CSTR-Edinburgh / merlin

This is now the official location of the Merlin project.
http://www.cstr.ed.ac.uk/projects/merlin/
Apache License 2.0
1.31k stars 441 forks source link

How to change the text to hts_lab #211

Closed Jiff-Zhang closed 6 years ago

Jiff-Zhang commented 7 years ago

Hi, guys. I am now using merlin for Chinese training. I have prepared the prosody_label as below: # 0.282300 125 sil 0.134400 125 x 0.288550 125 iang 0.110800 125 x 0.204150 125 iang 0.034000 125 g 0.199600 125 ang

but I am confused about how to change this to hts_label, I have read the file of merlin/misc/script/frontend/festival_utt_to_lab, but still with trouble.

How can I emerge the hts_lab? What should I prepare for emerging hts_lab? It seem that I need to emerge festival_utt first at first. Once I have the festival_utt, how to use the merlin/misc/script/frontend/festival_utt_to_lab? Could you please give me some advice? Honestly appreciate.

candlewill commented 7 years ago

I am also working on Chinese TTS using Merlin. If there is a tutorial for Chinese, that would be very helpful.

chazo1994 commented 7 years ago

I don't understand why you have to change text to hts_lab via merlin. You can use festival to create labs for hts, but i don't know festival support Chinese or not (for Vietnamese, it's not). in other way, you can create hts lab follow this structure: http://www.cs.columbia.edu/~ecooper/tts/lab_format.pdf this structure for english, for Chinese you should figure out by yourself. I usually convert lab from hts to merlin's structure to train with merlin.

Jiff-Zhang commented 7 years ago

@chazo1994 Thanks for your reply, but for Chinese label, I am confused about the format, the way to generate the parameter, and how to format the question file. If there contain some files for how festival create labs for English, and the regulation to format question file, this would be helpful.

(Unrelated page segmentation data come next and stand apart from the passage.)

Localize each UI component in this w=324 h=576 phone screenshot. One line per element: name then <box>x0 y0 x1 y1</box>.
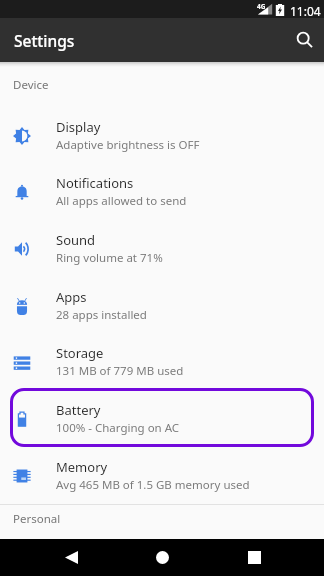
staticText: Battery <box>56 401 101 419</box>
button[interactable]: Memory <box>0 447 324 504</box>
button[interactable]: Battery <box>0 390 324 447</box>
staticText: Memory <box>56 458 108 476</box>
staticText: Sound <box>56 231 96 249</box>
staticText: 131 MB of 779 MB used <box>56 363 184 379</box>
staticText: All apps allowed to send <box>56 193 187 209</box>
staticText: 4G <box>257 2 266 11</box>
staticText: 11:04 <box>290 3 321 19</box>
staticText: Notifications <box>56 174 134 192</box>
staticText: Display <box>56 118 101 136</box>
staticText: Adaptive brightness is OFF <box>56 137 200 153</box>
staticText: Storage <box>56 344 104 362</box>
button[interactable]: Apps <box>0 277 324 334</box>
button[interactable]: Home <box>152 539 172 576</box>
button[interactable]: Search <box>287 22 323 58</box>
staticText: Personal <box>13 511 61 527</box>
button[interactable]: Notifications <box>0 163 324 220</box>
staticText: Ring volume at 71% <box>56 250 163 266</box>
staticText: 100% - Charging on AC <box>56 420 180 436</box>
button[interactable]: Display <box>0 107 324 164</box>
button[interactable]: Sound <box>0 220 324 277</box>
staticText: Settings <box>14 30 75 51</box>
button[interactable]: Recents <box>244 539 264 576</box>
button[interactable]: Back <box>61 539 81 576</box>
staticText: Avg 465 MB of 1.5 GB memory used <box>56 477 250 493</box>
staticText: Device <box>13 77 49 93</box>
button[interactable]: Storage <box>0 333 324 390</box>
staticText: Apps <box>56 288 87 306</box>
staticText: 28 apps installed <box>56 307 147 323</box>
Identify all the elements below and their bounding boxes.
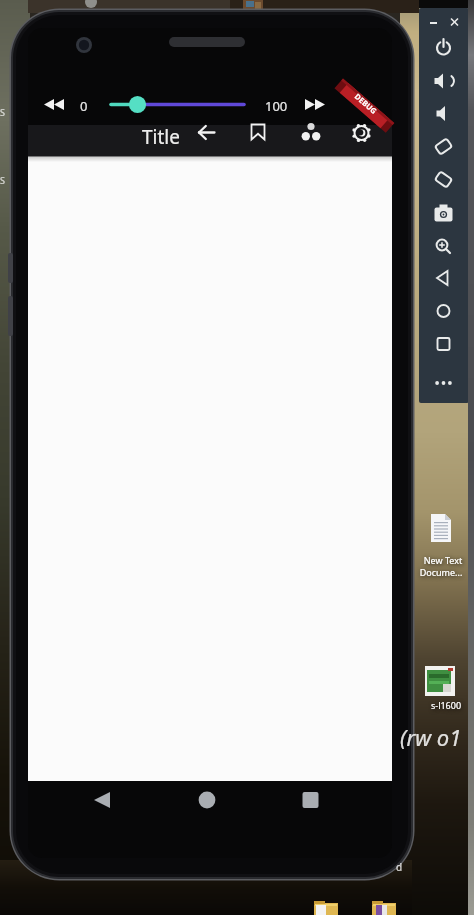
staticText: (rw o1 bbox=[400, 722, 462, 752]
button[interactable] bbox=[190, 120, 224, 154]
staticText: Docume... bbox=[413, 566, 469, 578]
button[interactable] bbox=[242, 120, 274, 154]
button[interactable] bbox=[429, 300, 458, 329]
button[interactable] bbox=[429, 67, 458, 96]
button[interactable] bbox=[295, 120, 327, 154]
button[interactable] bbox=[429, 333, 458, 362]
button[interactable] bbox=[429, 233, 458, 262]
button[interactable] bbox=[423, 664, 457, 708]
staticText: 100 bbox=[265, 97, 288, 115]
button[interactable] bbox=[429, 134, 458, 163]
button[interactable] bbox=[429, 200, 458, 229]
staticText: New Text bbox=[415, 554, 471, 566]
button[interactable] bbox=[446, 14, 462, 30]
button[interactable] bbox=[429, 167, 458, 196]
staticText: DEBUG bbox=[341, 84, 388, 126]
button[interactable] bbox=[345, 120, 377, 154]
button[interactable] bbox=[44, 92, 68, 116]
button[interactable] bbox=[429, 34, 458, 63]
staticText: S bbox=[0, 174, 5, 186]
button[interactable] bbox=[104, 90, 252, 120]
staticText: d bbox=[396, 860, 403, 874]
staticText: S bbox=[0, 106, 5, 118]
staticText: Title bbox=[142, 124, 180, 150]
button[interactable] bbox=[429, 266, 458, 295]
staticText: s-l1600 bbox=[418, 699, 474, 711]
button[interactable] bbox=[426, 510, 460, 566]
staticText: 0 bbox=[80, 97, 88, 115]
button[interactable] bbox=[429, 366, 458, 395]
button[interactable] bbox=[192, 786, 222, 816]
button[interactable] bbox=[300, 92, 328, 116]
button[interactable] bbox=[295, 786, 325, 816]
button[interactable] bbox=[429, 100, 458, 129]
button[interactable] bbox=[425, 14, 441, 30]
button[interactable] bbox=[86, 786, 116, 816]
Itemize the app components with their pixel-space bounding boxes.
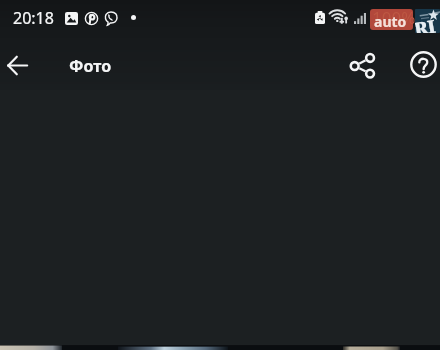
- button[interactable]: Share: [339, 42, 385, 88]
- staticText: 100%: [372, 6, 416, 29]
- staticText: RIA: [415, 13, 440, 33]
- staticText: 20:18: [13, 7, 54, 29]
- button[interactable]: Help: [400, 41, 440, 87]
- button[interactable]: Back: [0, 42, 40, 88]
- staticText: auto: [374, 12, 407, 31]
- staticText: Фото: [69, 55, 112, 77]
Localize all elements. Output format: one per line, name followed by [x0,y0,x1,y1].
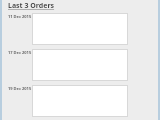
button[interactable]: 19 Dec 2015 [0,85,160,120]
button[interactable]: 11 Dec 2015 [0,13,160,49]
button[interactable]: 17 Dec 2015 [0,49,160,85]
staticText: 19 Dec 2015 [8,86,32,91]
staticText: 11 Dec 2015 [8,14,32,19]
staticText: 17 Dec 2015 [8,50,32,55]
staticText: Last 3 Orders [8,1,55,11]
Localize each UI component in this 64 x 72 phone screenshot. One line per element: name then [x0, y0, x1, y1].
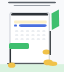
- button[interactable]: Confirm: [9, 43, 29, 49]
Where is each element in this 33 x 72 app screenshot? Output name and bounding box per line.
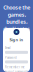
staticText: Choose the games, bundles, duplicates an… [3,4,30,61]
staticText: Password [5,56,17,59]
staticText: Remember me [5,65,25,69]
staticText: Forgot password? [5,70,28,72]
staticText: Email [5,46,11,50]
staticText: Sign in [10,37,24,42]
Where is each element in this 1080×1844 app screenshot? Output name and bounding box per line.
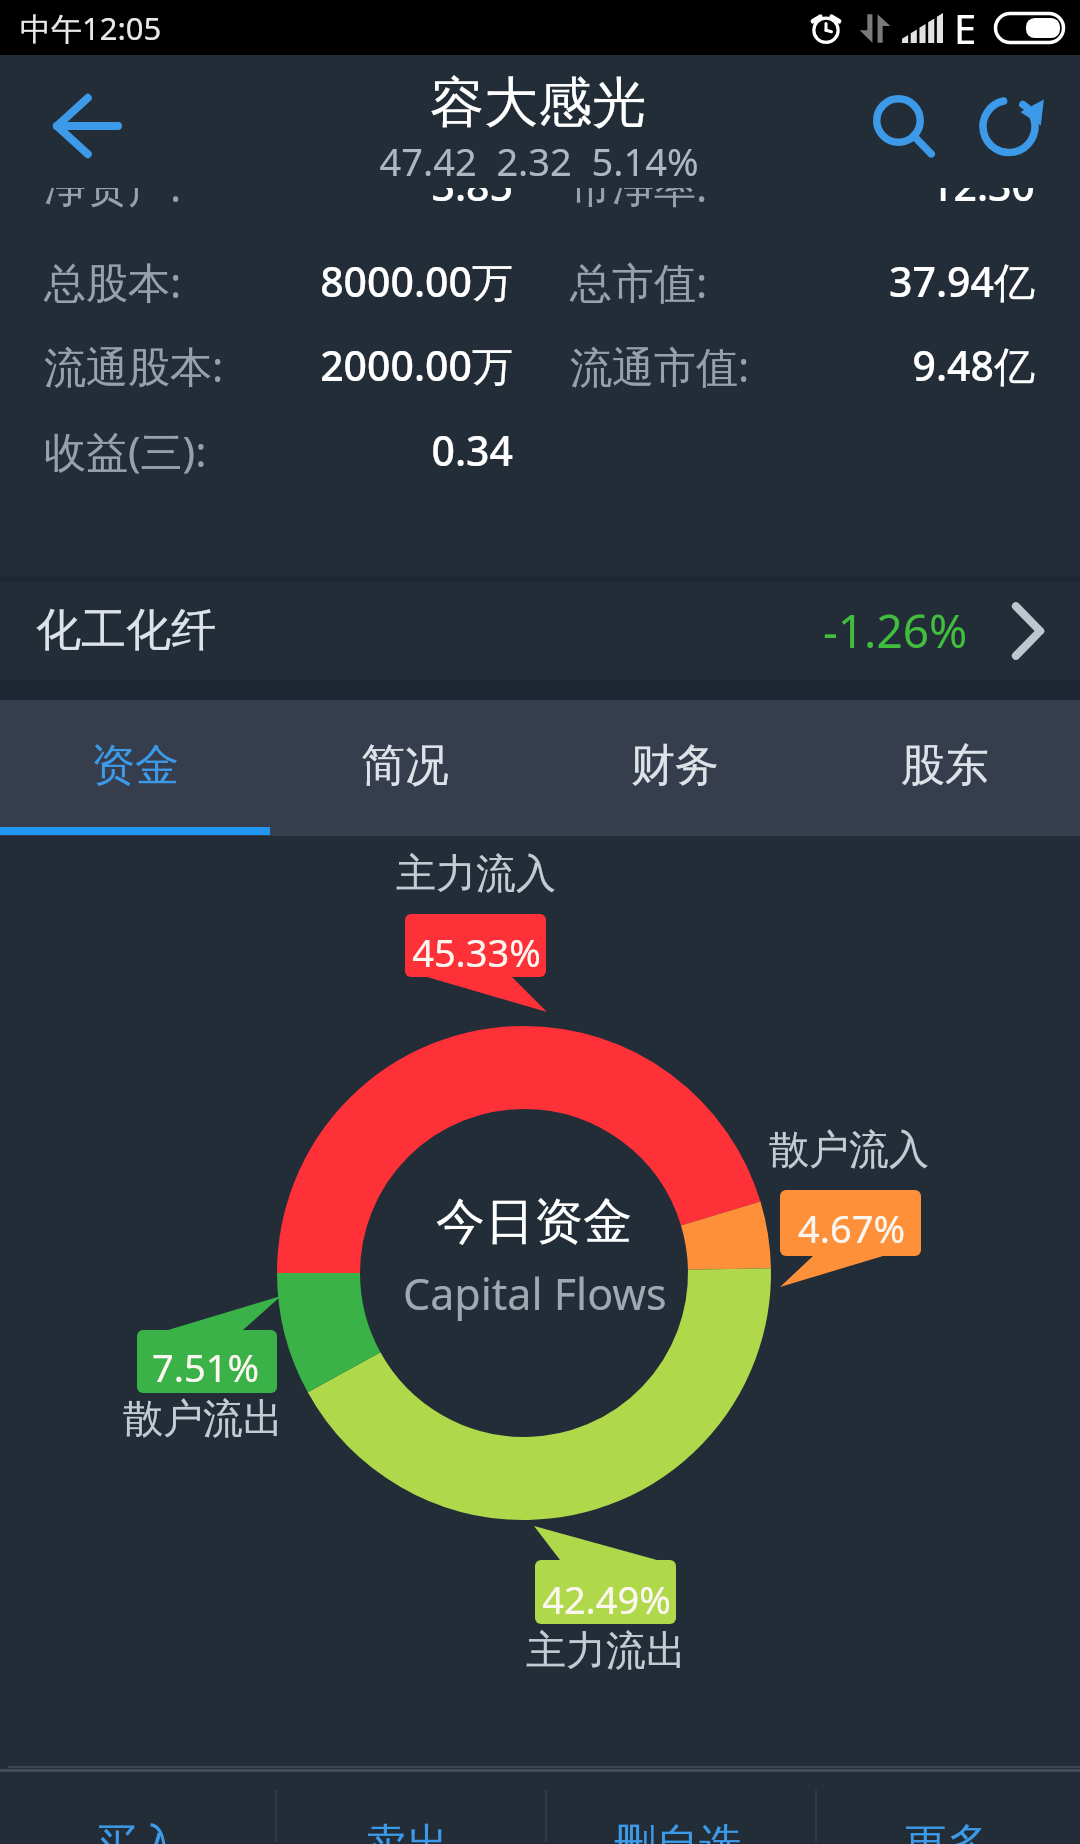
staticText: 流通市值: bbox=[570, 337, 750, 394]
staticText: E bbox=[954, 1, 977, 55]
staticText: Capital Flows bbox=[403, 1264, 667, 1323]
staticText: 市净率: bbox=[570, 188, 708, 214]
staticText: 流通股本: bbox=[44, 337, 224, 394]
staticText: 卖出 bbox=[364, 1818, 450, 1844]
button[interactable]: 买入 bbox=[0, 1766, 270, 1844]
staticText: 7.51% bbox=[152, 1341, 259, 1393]
button[interactable]: Back bbox=[21, 59, 151, 192]
button[interactable]: 化工化纤 bbox=[0, 582, 1080, 680]
button[interactable]: Search bbox=[848, 60, 958, 193]
staticText: 财务 bbox=[631, 738, 719, 793]
staticText: 中午12:05 bbox=[20, 7, 162, 49]
staticText: 简况 bbox=[361, 738, 449, 793]
staticText: 买入 bbox=[94, 1818, 180, 1844]
staticText: 主力流出 bbox=[526, 1625, 686, 1675]
staticText: 总市值: bbox=[570, 253, 708, 310]
button[interactable]: 财务 bbox=[540, 700, 810, 836]
staticText: 37.94亿 bbox=[735, 253, 1035, 309]
button[interactable]: 资金 bbox=[0, 700, 270, 836]
staticText: 3.85 bbox=[213, 188, 513, 213]
staticText: 股东 bbox=[901, 738, 989, 793]
staticText: 删自选 bbox=[613, 1818, 742, 1844]
staticText: 资金 bbox=[91, 738, 179, 793]
staticText: 散户流出 bbox=[123, 1393, 283, 1443]
button[interactable]: 删自选 bbox=[540, 1766, 810, 1844]
staticText: 净资产: bbox=[44, 188, 182, 214]
button[interactable]: 股东 bbox=[810, 700, 1080, 836]
staticText: 9.48亿 bbox=[735, 337, 1035, 393]
button[interactable]: 简况 bbox=[270, 700, 540, 836]
staticText: 45.33% bbox=[412, 926, 541, 978]
staticText: 今日资金 bbox=[436, 1191, 632, 1253]
button[interactable]: Refresh bbox=[954, 60, 1064, 193]
staticText: 12.30 bbox=[735, 188, 1035, 213]
staticText: 47.42 2.32 5.14% bbox=[379, 135, 699, 185]
button[interactable]: 更多 bbox=[810, 1766, 1080, 1844]
staticText: 更多 bbox=[904, 1818, 990, 1844]
staticText: -1.26% bbox=[823, 599, 968, 662]
staticText: 总股本: bbox=[44, 253, 182, 310]
staticText: 8000.00万 bbox=[213, 253, 513, 309]
staticText: 4.67% bbox=[798, 1202, 905, 1254]
button[interactable]: 卖出 bbox=[270, 1766, 540, 1844]
staticText: 散户流入 bbox=[769, 1124, 929, 1174]
staticText: 0.34 bbox=[213, 422, 513, 478]
staticText: 主力流入 bbox=[396, 848, 556, 898]
staticText: 42.49% bbox=[542, 1573, 671, 1625]
staticText: 2000.00万 bbox=[213, 337, 513, 393]
staticText: 容大感光 bbox=[430, 69, 646, 129]
staticText: 化工化纤 bbox=[36, 602, 216, 659]
staticText: 收益(三): bbox=[44, 422, 207, 479]
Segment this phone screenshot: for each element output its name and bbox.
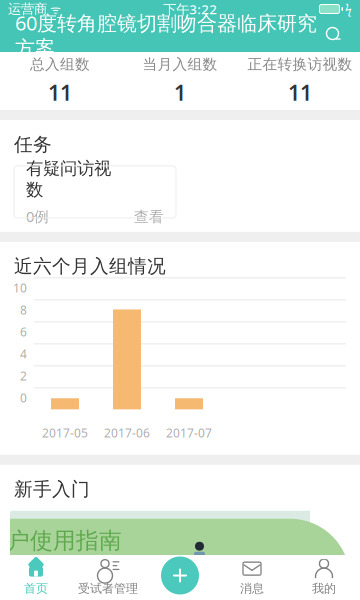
staticText: 1 (174, 78, 186, 107)
staticText: 有疑问访视数 (26, 158, 111, 200)
staticText: 立即查看 (0, 567, 45, 583)
staticText: 近六个月入组情况 (14, 255, 166, 278)
staticText: 正在转换访视数 (248, 55, 352, 73)
staticText: 10 (13, 280, 27, 296)
button[interactable]: 首页 (0, 555, 72, 600)
staticText: 下午3:22 (163, 0, 217, 18)
button[interactable]: 新增 (157, 552, 203, 598)
staticText: 首页 (24, 581, 48, 596)
staticText: 查看 (134, 208, 164, 226)
button[interactable]: 消息 (216, 555, 288, 600)
staticText: 总入组数 (30, 55, 90, 73)
staticText: 我的 (312, 581, 336, 596)
button[interactable]: 有疑问访视数 (14, 166, 176, 218)
button[interactable]: 我的 (288, 555, 360, 600)
staticText: 当月入组数 (142, 55, 218, 73)
staticText: 2017-07 (166, 425, 212, 441)
staticText: 4 (20, 346, 27, 362)
staticText: 2017-05 (42, 425, 88, 441)
staticText: 消息 (240, 581, 264, 596)
staticText: 受试者管理 (78, 581, 138, 596)
button[interactable]: 搜索 (323, 24, 345, 46)
staticText: 运营商 (8, 1, 47, 17)
staticText: ϟ (345, 1, 352, 17)
staticText: 60度转角腔镜切割吻合器临床研究方案 (15, 9, 317, 60)
staticText: 6 (20, 324, 27, 340)
staticText: 任务 (14, 133, 52, 156)
staticText: 11 (288, 78, 312, 107)
staticText: 新手入门 (14, 478, 90, 501)
staticText: 0 (20, 390, 27, 406)
staticText: 8 (20, 302, 27, 318)
staticText: 0例 (26, 206, 49, 226)
staticText: 11 (48, 78, 72, 107)
button[interactable]: 受试者管理 (72, 555, 144, 600)
staticText: ᯤ (47, 1, 61, 17)
staticText: 用户使用指南 (0, 527, 122, 554)
staticText: 2017-06 (104, 425, 150, 441)
staticText: 2 (20, 368, 27, 384)
button[interactable]: 用户使用指南 (10, 511, 350, 599)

chazo1994 commented 7 years ago

@willian56 Question file use regex expression to determine phoneme (to cluster states by decission tree in hts) follow the stuture of labs file. if you want to create question file, the first you have to understand linguishtic feature of your language like: (1) Sub-syllable: (current sub-syllable, preceding one and two sub-syllables, and succeeding
one and two sub-syllables) Initial/final, final with medial, long model, articulation
category of the initial, and pronunciation category of the final (2) Syllable: The number of sub-syllables in a syllable and the position of the syllable in the note (3) Phrase: The number of sub-syllables/syllables in a phrase (4) Song: Average number of sub-syllables/syllables in each measure of the song and the
number of phrases in this song follow this paper: HMM-based Mandarin Singing Voice Synthesis Using Tailored Synthesis Units and Question Sets

the second: to create question file yourself, you can use a script in hts ( download hts demo): makequestion.pl in data/scripts. And you have to modify en_US.talk.conf in data/configs same as your language's question.

To generate labs, you can use fesival or not. I do not use festival for my language. I make labs follow structure of lab that i give you above (for my language i use stucture is modified). To do that you can use part of speech tagger (POS), word segmentation, word chunking, tobi to label the tone.

this slide may be help you for Chinese: mandarin tts using hts toolkit Labs and question in hts same as merlin (after alignment)

Jiff-Zhang commented 7 years ago

@chazo1994 Thanks for your advice, it really helps.